'Android is a below-cost trojan horse': Nokia, Microsoft, Oracle take Google complaint to EU

Europe's competition commissioner says it was already looking into Android's position.
Written by Liam Tung, Contributing Writer on

A European search lobby whose members include Nokia, Microsoft and Oracle have filed a complaint with Europe's competition regulator accusing Google of running an anticompetitive Android strategy.

The complaint was filed by Fairsearch.org, which besides the three tech giants, include Google's vertical search rivals such as Kayak, TripAdvisor, Hotwire and Expedia among others.

Fairsearch accuses Google of distributing Android at below-cost, making it difficult for rivals to compete with its mobile platform, which accounted for 70 percent of smartphones shipped in 2012.

While Android is free for device makers, these manufacturers must include Google apps such as YouTube or its Play store  and preload Google mobile services to give them prominent default placement on the phone, according to the complaint.

"Google is using its Android mobile operating system as a 'trojan horse' to deceive partners, monopolise the mobile marketplace, and control consumer data," said Thomas Vinje, Brussels-based counsel to the FairSearch coalition.

"We are asking the Commission to move quickly and decisively to protect competition and innovation in this critical market.

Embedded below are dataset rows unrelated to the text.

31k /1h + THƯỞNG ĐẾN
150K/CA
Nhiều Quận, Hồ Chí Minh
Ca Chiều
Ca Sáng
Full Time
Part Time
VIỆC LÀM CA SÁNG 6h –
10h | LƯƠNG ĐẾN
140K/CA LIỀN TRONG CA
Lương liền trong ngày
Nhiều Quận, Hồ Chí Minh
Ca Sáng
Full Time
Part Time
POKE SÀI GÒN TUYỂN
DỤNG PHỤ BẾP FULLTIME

Failure to act will only embolden Google to repeat its desktop abuses of dominance as consumers increasingly turn to a mobile platform dominated by Google’s Android operating system."

The new Android complaint comes as Europe continues negotiations with Google over how it treats and labels its own services, which stems from an inquiry into Google's dominant position in search that was opened in November 2010.

Google submitted a proposal to address these issues last month, but it appears whatever it contained did not meet demands by Europe's competition chief Joaquín Almunia.

Almunia told the New York Times he expected to receive new proposals this week from Google that he hoped would make it clearer for users to see when Google was promoting its own services over rivals on both mobile and desktop search.

According to the Times, Almunia said Europe would not demand Google change its search algorithm, but said it may ask Google to "signal what are the relevant options, alternative options, in the way they present the results", adding that the choice "should be a real one".

Almunia declined to comment on the new complaint, but said the commission had already been looking into Android separate to the broader search inquiry from 2010.

"We continue to work cooperatively with the European Commission," Google said in a statement.